Performance SWEEP - Letters to Hannah Arendt and Tristan  


    performance Sweep

    The most primitive experiences connected with shame are related to sight and being seen: inappropriately, by the wrong people, in the wrong condition, at the wrong moment. The reaction is to cover oneself or to hide. Guilt, by contrast, is rooted in hearing - the sound of oneself or the voice of judgement.   It is difficult for us to speak about the complex notions of guilt and shame, because they are tied up with matters we so desperately want to conceal - sweep away - from our minds and our sight.
Yet, despite our efforts, feelings of guilt and shame show themselves in the ways we behave.
 

    In a 60 minutes performance, three performers respond to silences, whispers, accords, discords and two fictive letters. Their movements are not extensively rehearsed, but reveal themselves for the most part spontaneously. To what extent is this performance a creative process, a construction of (cultural) conditioning or an expression of failure? During the performance the public will be actively addressed to take on a different perspective. After each intervention, the performers redetermine their positions and exercises in ‘becoming oneself’. The extensive bodily movements will slowly exhaust the players, amounting to more intensified expressions.
  With performance SWEEP visual artist and philosopher Tine Wilde offers us an exiting and at times humorous insight into the notions of guilt and shame which for a large part shape our decisions.
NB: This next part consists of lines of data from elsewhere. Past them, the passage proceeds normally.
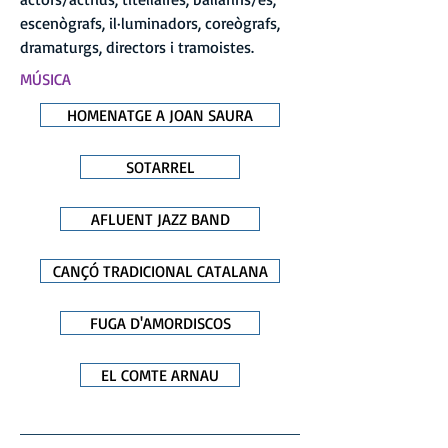
escenògrafs, il·luminadors, coreògrafs,
dramaturgs, directors i tramoistes.
MÚSICA
HOMENATGE A JOAN SAURA
SOTARREL
AFLUENT JAZZ BAND
CANÇÓ TRADICIONAL CATALANA
FUGA D'AMORDISCOS
EL COMTE ARNAU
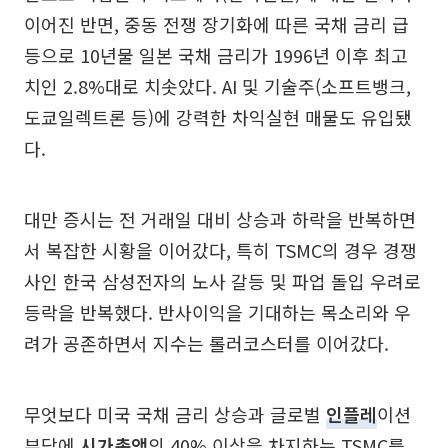
이어진 반면, 중동 전쟁 장기화에 따른 국채 금리 급
등으로 10년물 일본 국채 금리가 1996년 이후 최고
치인 2.8%대로 치솟았다. AI 및 기술주(소프트뱅크,
도쿄일렉트론 등)에 강력한 차익실현 매물도 유입됐
다.
대만 증시는 전 거래일 대비 상승과 하락을 반복하면
서 복잡한 시황을 이어갔다, 특히 TSMC의 경우 경쟁
사인 한국 삼성전자의 노사 갈등 및 파업 돌입 우려로
등락을 반복했다. 반사이익을 기대하는 목소리와 우
려가 공존하면서 지수는 롤러코스터를 이어갔다.
무엇보다 미국 국채 금리 상승과 글로벌
인플레
이션
부담에
시가총액
의 40% 이상을 차지하는 TSMC를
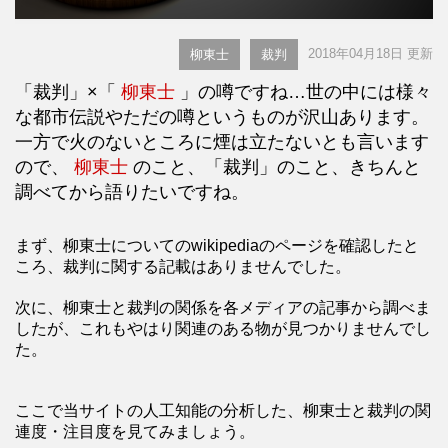
2018年04月18日 更新
柳東士
裁判
「裁判」×「
柳東士
」の噂ですね…世の中には様々
な都市伝説やただの噂というものが沢山あります。
一方で火のないところに煙は立たないとも言います
ので、
柳東士
のこと、「裁判」のこと、きちんと
調べてから語りたいですね。
まず、柳東士についてのwikipediaのページを確認したと
ころ、裁判に関する記載はありませんでした。
次に、柳東士と裁判の関係を各メディアの記事から調べま
したが、これもやはり関連のある物が見つかりませんでし
た。
ここで当サイトの人工知能の分析した、柳東士と裁判の関
連度・注目度を見てみましょう。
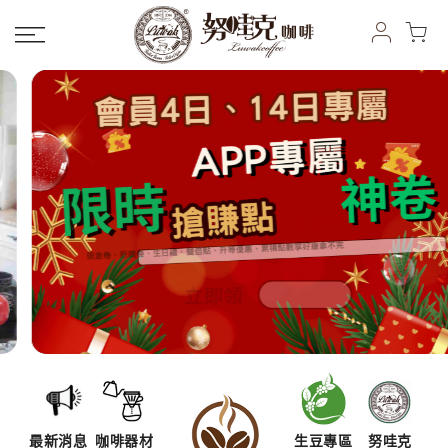
最新消息
咖啡器材
生豆專區
努哇克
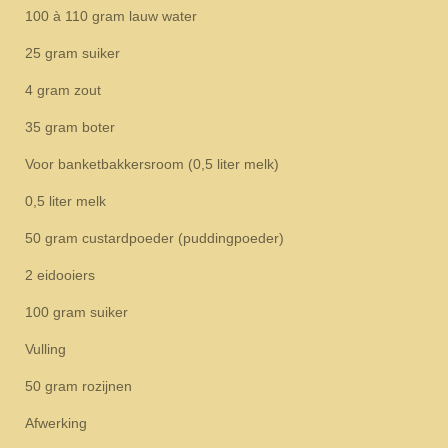
100 à 110 gram lauw water
25 gram suiker
4 gram zout
35 gram boter
Voor banketbakkersroom (0,5 liter melk)
0,5 liter melk
50 gram custardpoeder (puddingpoeder)
2 eidooiers
100 gram suiker
Vulling
50 gram rozijnen
Afwerking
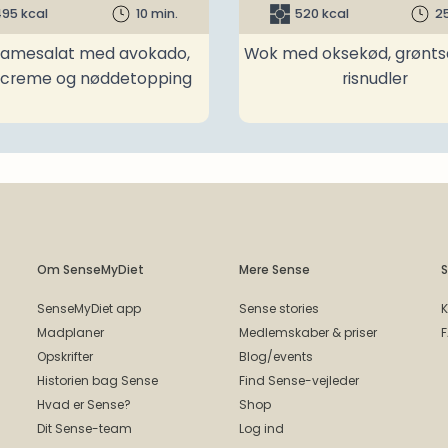
95 kcal
10 min.
520 kcal
2
amesalat med avokado,
Wok med oksekød, grønts
ncreme og nøddetopping
risnudler
Om SenseMyDiet
Mere Sense
S
SenseMyDiet app
Sense stories
K
Madplaner
Medlemskaber & priser
Opskrifter
Blog/events
Historien bag Sense
Find Sense-vejleder
Hvad er Sense?
Shop
Dit Sense-team
Log ind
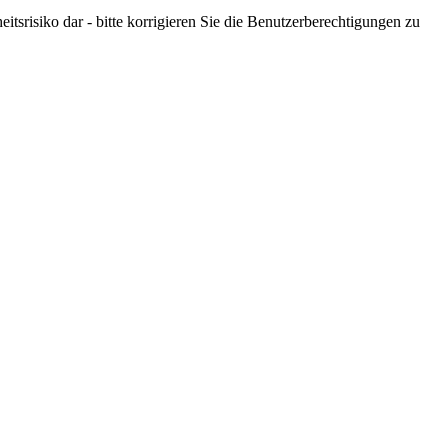
tsrisiko dar - bitte korrigieren Sie die Benutzerberechtigungen zu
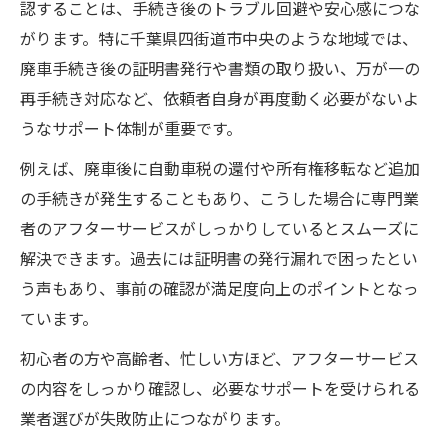
認することは、手続き後のトラブル回避や安心感につな
がります。特に千葉県四街道市中央のような地域では、
廃車手続き後の証明書発行や書類の取り扱い、万が一の
再手続き対応など、依頼者自身が再度動く必要がないよ
うなサポート体制が重要です。
例えば、廃車後に自動車税の還付や所有権移転など追加
の手続きが発生することもあり、こうした場合に専門業
者のアフターサービスがしっかりしているとスムーズに
解決できます。過去には証明書の発行漏れで困ったとい
う声もあり、事前の確認が満足度向上のポイントとなっ
ています。
初心者の方や高齢者、忙しい方ほど、アフターサービス
の内容をしっかり確認し、必要なサポートを受けられる
業者選びが失敗防止につながります。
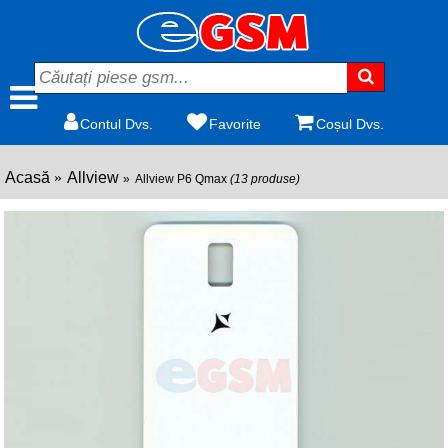
Contul Dvs.
Favorite
Coșul Dvs.
Acasă
Allview
Allview P6 Qmax
(13 produse)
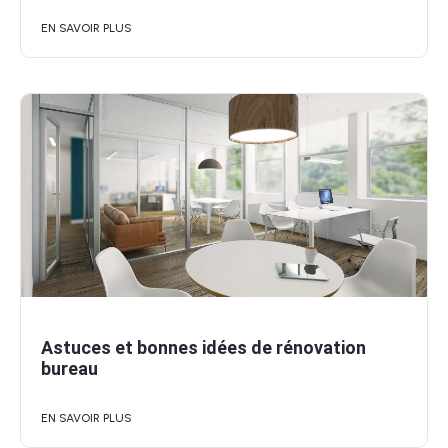
EN SAVOIR PLUS
Astuces et bonnes idées de rénovation
bureau
EN SAVOIR PLUS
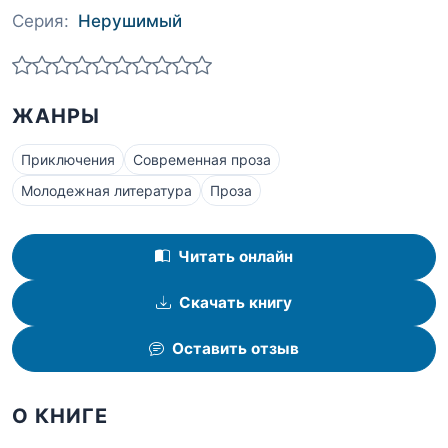
Серия:
Нерушимый
ЖАНРЫ
Приключения
Современная проза
Молодежная литература
Проза
Читать онлайн
Скачать книгу
Оставить отзыв
О КНИГЕ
She lets us experience in what ways these complex feelings lead up to distorted judgments, how we subsequently get entangled until we discover alternative different points of view and choose a new route.
For this performance Tine Wilde has teamed up with artistic director Mime, Amsterdam University of the Arts Loes van der Pligt, and performers Erwin Dörr, Gale Rama and Dennis Tiecken.
 

  premiere
22 October 2015
  SWEEP - Letters to Hannah Arendt and Tristan. Performance in Project space H401 (Castrum Peregrini), Herengracht 401, Amsterdam.